Image attributes are dimensions, type, palette and data.
However, it is only Prima point of view - different formats
can supply number of extra information, often irrelevant but
sometimes useful. From perl code, Image has a hash reference 'extras'
on object, where comes all this stuff. Codec can report also
such data, storing it in C<PImgLoadFileInstance-E<gt> frameProperties>.
Data should be stored in native perl format, so if you're not 
familiar with perlguts, you better read it, especially if
you want return arrays and hashes. But just in simple, you can
return:

=over

=item 1

integers:       pset_i( integer, _l-E<gt> integer);

=item 2

floats:         pset_f( float, _l-E<gt> float);

=item 3

strings:        pset_c( string, _l-E<gt> charstar); 
- note - no malloc codec from you required

=item 4

prima objects:  pset_H( Handle, _l-E<gt> primaHandle);

=item 5

SV's:           pset_sv_noinc( scalar, newSVsv(sv));

=item 6

hashes:         pset_sv_noinc( scalar, ( SV *) newHV()); 
- hashes created through newHV() can be filled just in the same manner
as described here

=item 7

arrays:         pset_sv_noinc( scalar, ( SV *) newAV()); 
- arrays (AV) are described in perlguts also, but
most useful function here is av_push. To push 4 values, 
for example, follow this code:


    AV * av = newAV();
    for ( i = 0;i < 4;i++) av_push( av, newSViv( i));
    pset_sv_noinc( myarray, newRV_noinc(( SV *) av);

is a C equivalent to

      ->{extras}-> {myarray} = [0,1,2,3];

=back

High level code can specify if the extra 
information should be loaded. This behavior is determined by
flag C<PImgLoadFileInstance-E<gt> loadExtras>. Codec may skip this 
flag, the extra information will not be returned, even if
C<PImgLoadFileInstance-E<gt> frameProperties> was changed. However, 
it is advisable to check for the flag, just for an efficiency.
All keys, possibly assigned to frameProperties should
be enumerated for high-level code. These strings should be 
represented into C<char ** PImgCodecInfo-E<gt> loadOutput> array.

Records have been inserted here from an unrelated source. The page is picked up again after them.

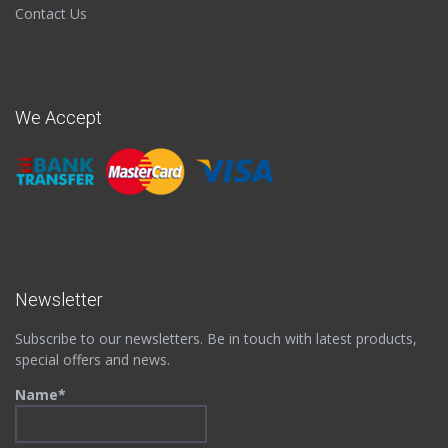
Contact Us
We Accept
Newsletter
Subscribe to our newsletters. Be in touch with latest products,
special offers and news.
Name*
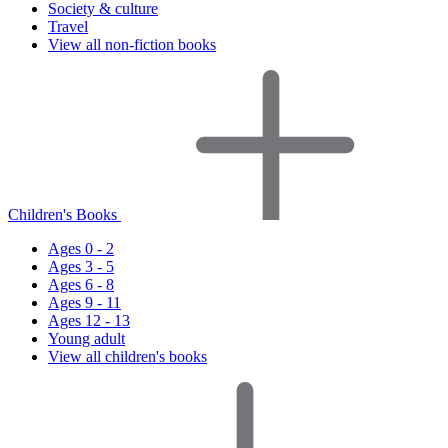
Society & culture
Travel
View all non-fiction books
Children's Books
Ages 0 - 2
Ages 3 - 5
Ages 6 - 8
Ages 9 - 11
Ages 12 - 13
Young adult
View all children's books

   static char * loadOutput[] = { 
      "hotSpotX",
      "hotSpotY",
      nil
   };

   static ImgCodecInfo codec_info = {
      ...
      loadOutput 
   };

   static void * 
   init( PImgCodecInfo * info, void * param)
   {
      *info = &codec_info;
      ...
   }   

The code above is taken from codec_X11.c, where X11 bitmap can 
provide location of hot spot, two integers, X and Y. The type
of the data is not specified.

=head2 Loading to icons

If high-level code wants an Icon instead of an Image,
Prima takes care for producing and-mask automatically.
However, if codec knows explicitly about transparency
mask stored in a file, it might change object in the way
it fits better. Mask is stored on Icon in a C<-E<gt> mask> field.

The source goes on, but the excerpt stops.